Lord Urbahnos revived, screaming through his gag, jerking and thrashing to the limits of his bonds, tears jetting from his eyes and mucus from his nostrils, fouling himself and the bed beneath him with the discharges of both bladder and rectum.
“Why didn’t you just let him lie there and bleed?” asked Bahb Steevuhnz.
“He might have bled so much that he died, my brother,” said Nahseer. “And dead he would have robbed me of my vengeance, you see. No, I want him to live, to live in almost the same condition as have I for so many years.
“Now, let us go into the outer room and gather such things as may aid us in our flight.”
The big man wrenched both lock and hasp from off his former master’s strongbox, scooped all the coins into the money belt and stowed it inside the breastplate of his cuirass. That done, he stuffed bread, cheese, cooked meats and dried fruits into one set of saddlebags, then filled another set with the metal flasks of brandies and cordials. For want of water, he filled a travel skin with the contents of two jugs of pear cider.
Nahseer knew that no matter how befuddled were those on the floor below, there would be questions were he to try to pass through laden with saddlebags, blankets, waterskins and cloaks and with the boy in his torn and blood-splashed garments.

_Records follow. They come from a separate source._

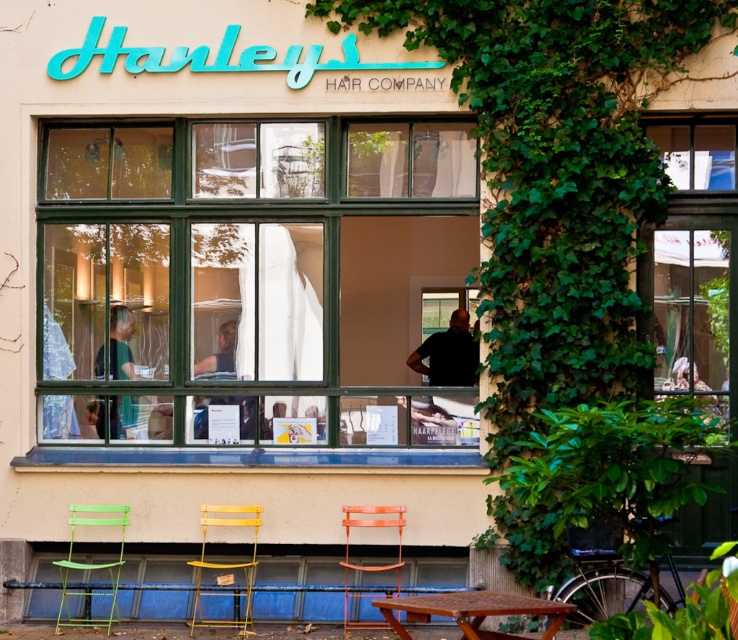 Does rustic wooden table at lower center come behind yellow metal chair at center?

No.

Is point (472, 595) in front of point (255, 509)?

Yes.

Does point (568, 609) lie behind point (210, 524)?

No, (568, 609) is in front of (210, 524).

Locate an element on the screen. The height and width of the screenshot is (640, 738). rustic wooden table at lower center is located at coordinates (472, 611).

Is point (123, 352) more distant than point (348, 595)?

Yes, it is.

Between green fabric shirt at left and orange plastic chair at center, which one is positioned lower?

Positioned lower is orange plastic chair at center.

Is point (141, 371) closer to camera compared to point (351, 563)?

No, it is not.

You are a GUI agent. You are given a task and a screenshot of the screen. Output one action in this format:
    pyautogui.click(x=<x>, y=<y>)
    Task: Click on the green fabric shirt at left
    This screenshot has height=640, width=738.
    Given the screenshot: What is the action you would take?
    tap(120, 348)

Looking at this image, is yellow metal chair at center taller than black matte shirt at center?

Yes, yellow metal chair at center is taller than black matte shirt at center.

Between yellow metal chair at center and black matte shirt at center, which one appears on the left side from the viewer's perspective?

From the viewer's perspective, yellow metal chair at center appears more on the left side.

At what (x,y) coordinates should I click in order to perform the action: click on yellow metal chair at center. Please return your answer as a coordinate pair (x, y). Looking at the image, I should click on (224, 566). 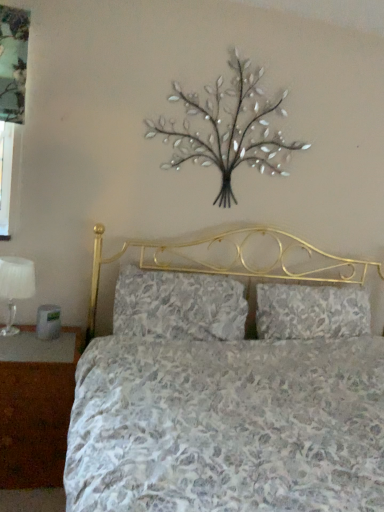 The width and height of the screenshot is (384, 512). I want to click on floral fabric pillow at center, which is counted as the first pillow, starting from the left, so click(178, 305).

This screenshot has height=512, width=384. I want to click on floral fabric pillow at center, placed as the second pillow when sorted from left to right, so click(x=311, y=311).

How distant is white fabric lampshade at left from metallic gray alarm clock at left?

7.32 inches.

Is white fabric lampshade at left far away from metallic gray alarm clock at left?

No, white fabric lampshade at left is not far from metallic gray alarm clock at left.

Find the location of a particular element. The width and height of the screenshot is (384, 512). silver below the white fabric lampshade at left (from the image's perspective) is located at coordinates (48, 322).

From the image's perspective, is white fabric lampshade at left under metallic gray alarm clock at left?

No, from the image's perspective, white fabric lampshade at left is not beneath metallic gray alarm clock at left.

From the picture: Is floral fabric pillow at center, placed as the second pillow when sorted from left to right, far from metallic silver tree at upper center?

floral fabric pillow at center, placed as the second pillow when sorted from left to right, is near metallic silver tree at upper center, not far away.

Is floral fabric pillow at center, the 1th pillow viewed from the right, bigger or smaller than metallic silver tree at upper center?

floral fabric pillow at center, the 1th pillow viewed from the right, is bigger than metallic silver tree at upper center.

Image resolution: width=384 pixels, height=512 pixels. What are the coordinates of `flower lying above the floral fabric pillow at center, placed as the second pillow when sorted from left to right (from the image's perspective)` in the screenshot? It's located at (228, 129).

Is the position of floral fabric pillow at center, placed as the second pillow when sorted from left to right, more distant than that of metallic silver tree at upper center?

Yes, it is behind metallic silver tree at upper center.

Which of these two, floral fabric pillow at center, the 1th pillow viewed from the right, or metallic gray alarm clock at left, is bigger?

floral fabric pillow at center, the 1th pillow viewed from the right.

Does floral fabric pillow at center, placed as the second pillow when sorted from left to right, have a greater height compared to metallic gray alarm clock at left?

Correct, floral fabric pillow at center, placed as the second pillow when sorted from left to right, is much taller as metallic gray alarm clock at left.

Could you tell me if floral fabric pillow at center, the 1th pillow viewed from the right, is turned towards metallic gray alarm clock at left?

No, floral fabric pillow at center, the 1th pillow viewed from the right, is not aimed at metallic gray alarm clock at left.

From the picture: Is floral fabric pillow at center, which is counted as the first pillow, starting from the left, far away from metallic silver tree at upper center?

floral fabric pillow at center, which is counted as the first pillow, starting from the left, is actually quite close to metallic silver tree at upper center.

From a real-world perspective, which is physically below, floral fabric pillow at center, which is counted as the first pillow, starting from the left, or metallic silver tree at upper center?

From a 3D spatial view, floral fabric pillow at center, which is counted as the first pillow, starting from the left, is below.

Considering the relative positions of floral fabric pillow at center, the second pillow from the right, and metallic silver tree at upper center in the image provided, is floral fabric pillow at center, the second pillow from the right, to the right of metallic silver tree at upper center from the viewer's perspective?

No.

In the image, is brown wood nightstand at lower left positioned in front of or behind floral fabric pillow at center, the second pillow from the right?

Visually, brown wood nightstand at lower left is located in front of floral fabric pillow at center, the second pillow from the right.

Is brown wood nightstand at lower left inside the boundaries of floral fabric pillow at center, the second pillow from the right, or outside?

brown wood nightstand at lower left is not enclosed by floral fabric pillow at center, the second pillow from the right.

From a real-world perspective, is brown wood nightstand at lower left on floral fabric pillow at center, which is counted as the first pillow, starting from the left?

No, from a real-world perspective, brown wood nightstand at lower left is not above floral fabric pillow at center, which is counted as the first pillow, starting from the left.

There is a metallic gray alarm clock at left. In order to click on the 2nd pillow above it (from the image's perspective) in this screenshot , I will do `click(178, 305)`.

How different are the orientations of metallic gray alarm clock at left and floral fabric pillow at center, which is counted as the first pillow, starting from the left, in degrees?

The angular difference between metallic gray alarm clock at left and floral fabric pillow at center, which is counted as the first pillow, starting from the left, is 1.88 degrees.

Is metallic gray alarm clock at left facing towards floral fabric pillow at center, the second pillow from the right?

No, metallic gray alarm clock at left is not aimed at floral fabric pillow at center, the second pillow from the right.

Is metallic gray alarm clock at left positioned far away from floral fabric pillow at center, which is counted as the first pillow, starting from the left?

No.

Is metallic gray alarm clock at left not close to metallic silver tree at upper center?

That's right, there is a large distance between metallic gray alarm clock at left and metallic silver tree at upper center.

Is metallic gray alarm clock at left to the left or to the right of metallic silver tree at upper center in the image?

Based on their positions, metallic gray alarm clock at left is located to the left of metallic silver tree at upper center.

From the image's perspective, between metallic gray alarm clock at left and metallic silver tree at upper center, who is located below?

metallic gray alarm clock at left, from the image's perspective.

Would you say metallic gray alarm clock at left is inside or outside metallic silver tree at upper center?

metallic gray alarm clock at left is outside metallic silver tree at upper center.

The width and height of the screenshot is (384, 512). In order to click on silver below the white fabric lampshade at left (from a real-world perspective) in this screenshot , I will do `click(48, 322)`.

In the image, there is a floral fabric pillow at center, the 1th pillow viewed from the right. Identify the location of flower above it (from the image's perspective). The height and width of the screenshot is (512, 384). (228, 129).

Which object lies further to the anchor point floral fabric pillow at center, the 1th pillow viewed from the right, metallic silver tree at upper center or white fabric lampshade at left?

white fabric lampshade at left.

Based on their spatial positions, is white fabric lampshade at left or floral fabric pillow at center, which is counted as the first pillow, starting from the left, closer to floral fabric pillow at center, the 1th pillow viewed from the right?

floral fabric pillow at center, which is counted as the first pillow, starting from the left, is positioned closer to the anchor floral fabric pillow at center, the 1th pillow viewed from the right.

From the image, which object appears to be farther from metallic silver tree at upper center, brown wood nightstand at lower left or floral fabric pillow at center, placed as the second pillow when sorted from left to right?

Based on the image, brown wood nightstand at lower left appears to be further to metallic silver tree at upper center.

Considering their positions, is metallic silver tree at upper center positioned closer to white fabric lampshade at left than metallic gray alarm clock at left?

metallic gray alarm clock at left is positioned closer to the anchor white fabric lampshade at left.

Considering their positions, is floral fabric pillow at center, placed as the second pillow when sorted from left to right, positioned closer to metallic gray alarm clock at left than metallic silver tree at upper center?

Based on the image, metallic silver tree at upper center appears to be nearer to metallic gray alarm clock at left.

Looking at the image, which one is located further to metallic silver tree at upper center, metallic gray alarm clock at left or floral fabric pillow at center, which is counted as the first pillow, starting from the left?

Based on the image, metallic gray alarm clock at left appears to be further to metallic silver tree at upper center.

Based on their spatial positions, is floral fabric pillow at center, the second pillow from the right, or white fabric lampshade at left closer to metallic gray alarm clock at left?

Among the two, white fabric lampshade at left is located nearer to metallic gray alarm clock at left.

Considering their positions, is metallic silver tree at upper center positioned further to floral fabric pillow at center, the 1th pillow viewed from the right, than brown wood nightstand at lower left?

Among the two, brown wood nightstand at lower left is located further to floral fabric pillow at center, the 1th pillow viewed from the right.

In order to click on pillow located between white fabric lampshade at left and floral fabric pillow at center, placed as the second pillow when sorted from left to right, in the left-right direction in this screenshot , I will do `click(178, 305)`.

Locate an element on the screen. This screenshot has width=384, height=512. silver between white fabric lampshade at left and floral fabric pillow at center, which is counted as the first pillow, starting from the left is located at coordinates (48, 322).

Locate an element on the screen. The width and height of the screenshot is (384, 512). pillow between metallic silver tree at upper center and floral fabric pillow at center, placed as the second pillow when sorted from left to right, vertically is located at coordinates (178, 305).

Where is `pillow between white fabric lampshade at left and metallic silver tree at upper center from left to right`? Image resolution: width=384 pixels, height=512 pixels. pillow between white fabric lampshade at left and metallic silver tree at upper center from left to right is located at coordinates (178, 305).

“Brother warrior Bahb, speak you with your brother below, and ask if the yard between this place and the stables be still empty.”
Aware that Djoh was ever difficult to range, Bahb instead bespoke the mare, Windswift, then replied, “All is well outside. One man came into the stables, but he was no warrior, and besides was so dizzy that he could hardly stand. My brother, Djoh, tripped him, jumped astride him and slipped a dirk blade between his ribs. Windswift says that no grown warrior could have done it more smoothly and effectively.”